At least three separate conversations my mother had with one of my cousins during our prolonged stay in Rizhao came to the same conclusion: The 农村 is dying. Fewer and fewer young people are coming back to the countryside. With that value proposition in mind, in recent years, a multi-lane street called Beijing North Road was paved, connecting a swath of villages, including my uncle's, to the city. A bus with a flat fare of ¥3, the 305, reliably runs down the street every 20 to 25 minutes. It took about an hour for us to take a day trip down to Rizhao proper and run errands in a city, where a young woman at the post office told us with abject seriousness that a letter my sister was trying to mail back to the United States might get lost. (The letter eventually made it a month later. The glorious postal service prevails!)
Any idea that surveillance or policing can make transit cleaner and safer can never match the efficacy of investment into infrastructure that actually makes transit reliable and cleaner and safer: increased frequency and three-minute headways, automatic track barriers, regular cleaning, public restrooms. All of which requires dedicated funding, political commitment, and a belief that transit is a shared, public necessity, as much as it is a good. Of course, the existence and convenience of a bus line like the 305 doesn't imply that constant surveillance becomes easier to stomach. One would like to imagine a subway ride as a space where everyone trusts each other; a metal detector and a bag scanner remind you that someone on high does not.
The station for the Shanghai Transrapid—better known as the Shanghai maglev train—has a cute free-admission museum right by it, which explains the history and technology of the line.

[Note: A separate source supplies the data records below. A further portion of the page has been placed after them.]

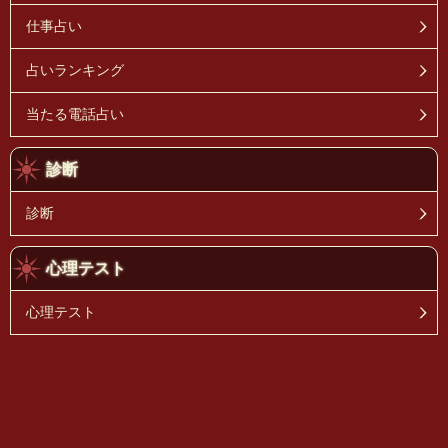
仕事占い
占いランキング
当たる電話占い
診断
診断
心理テスト
心理テスト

The line used to operate at 431 kilometers per hour, though recently scaled down the speeds to operate a 300 kilometers per hour instead; the museum has not updated to reflect this fact. Magnetic levitation in transit exists at the AM/FM border between Actual Machine and Fucking Magic: a heavily researched and functioning technology that has yet to be implemented at any meaningful commercial scale.
The Shanghai Transrapid is a commercial line, but still a novelty one. The price of a ticket is ¥50, discounted down to ¥40 if you possess a same-day airplane ticket. Though the considerably less exotic subway line leading from that same station to the airport cannot get you there in seven minutes, it is much less expensive.
If you have ridden a G-class high-speed rail train, you have some frame of reference for what 300 kilometers per hour feels like. It looks different when there's an urban environment passing by the window, or when the train has to physically tilt in order to turn—a kind of magic, certainly, though just one among many.
Toward the end of our stay in Shanghai, I started trying to stand on the subway without needing to hold onto anything. This perhaps sounds more impressive than it is: The Shanghai metro runs so smoothly that it only takes a couple of rides to figure out the trick. You stand parallel to the train's direction and let your body's weight go from one foot to the other; as it turns, you can lean forward and back to compensate. Feel it out a little bit, and then you're there—floating, and it doesn't take very much effort at all.